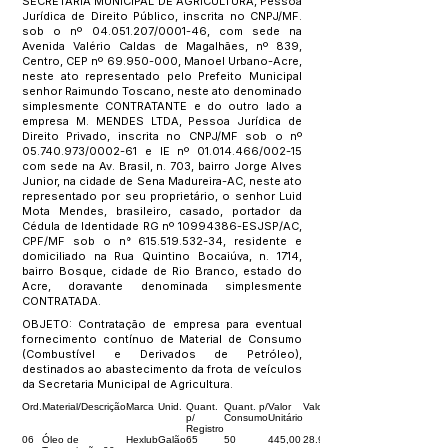
SECRETARIA MUNICIPAL DE AGRICULTURA, Pessoa
Jurídica de Direito Público, inscrita no CNPJ/MF.
sob o nº
04.051.207
/0001-46, com sede na
Avenida Valério Caldas de Magalhães, nº 839,
Centro, CEP nº
69.950-000
, Manoel Urbano-Acre,
neste ato representado pelo Prefeito Municipal
senhor Raimundo Toscano, neste ato denominado
simplesmente CONTRATANTE e do outro lado a
empresa M. MENDES LTDA, Pessoa Jurídica de
Direito Privado, inscrita no CNPJ/MF sob o nº
05.740.973
/0002-61 e IE nº
01.014.466
/002-15
com sede na Av. Brasil, n. 703, bairro Jorge Alves
Junior, na cidade de Sena Madureira-AC, neste ato
representado por seu proprietário, o senhor Luid
Mota Mendes, brasileiro, casado, portador da
Cédula de Identidade RG nº
10994386
-ESJSP/AC,
CPF/MF sob o n°
615.519.532-34
, residente e
domiciliado na Rua Quintino Bocaiúva, n. 1714,
bairro Bosque, cidade de Rio Branco, estado do
Acre, doravante denominada simplesmente
CONTRATADA.
OBJETO: Contratação de empresa para eventual
fornecimento contínuo de Material de Consumo
(Combustível e Derivados de Petróleo),
destinados ao abastecimento da frota de veículos
da Secretaria Municipal de Agricultura.
Ord.
Material/Descrição
Marca
Unid.
Quant.
Quant. p/
Valor
Valor Total
p/
Consumo
Unitário
Registro
06
Óleo de
Hexlub
Galão
65
50
445,00
28.925,00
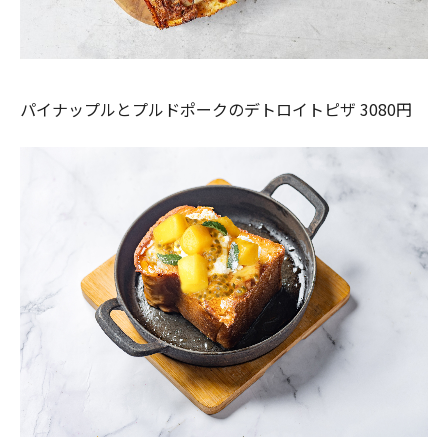
パイナップルとプルドポークのデトロイトピザ 3080円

-- -- --

● Exercise: Tally the lines of the data that contain the string "simplesmente", and report nothing but the tally.

● Result: 2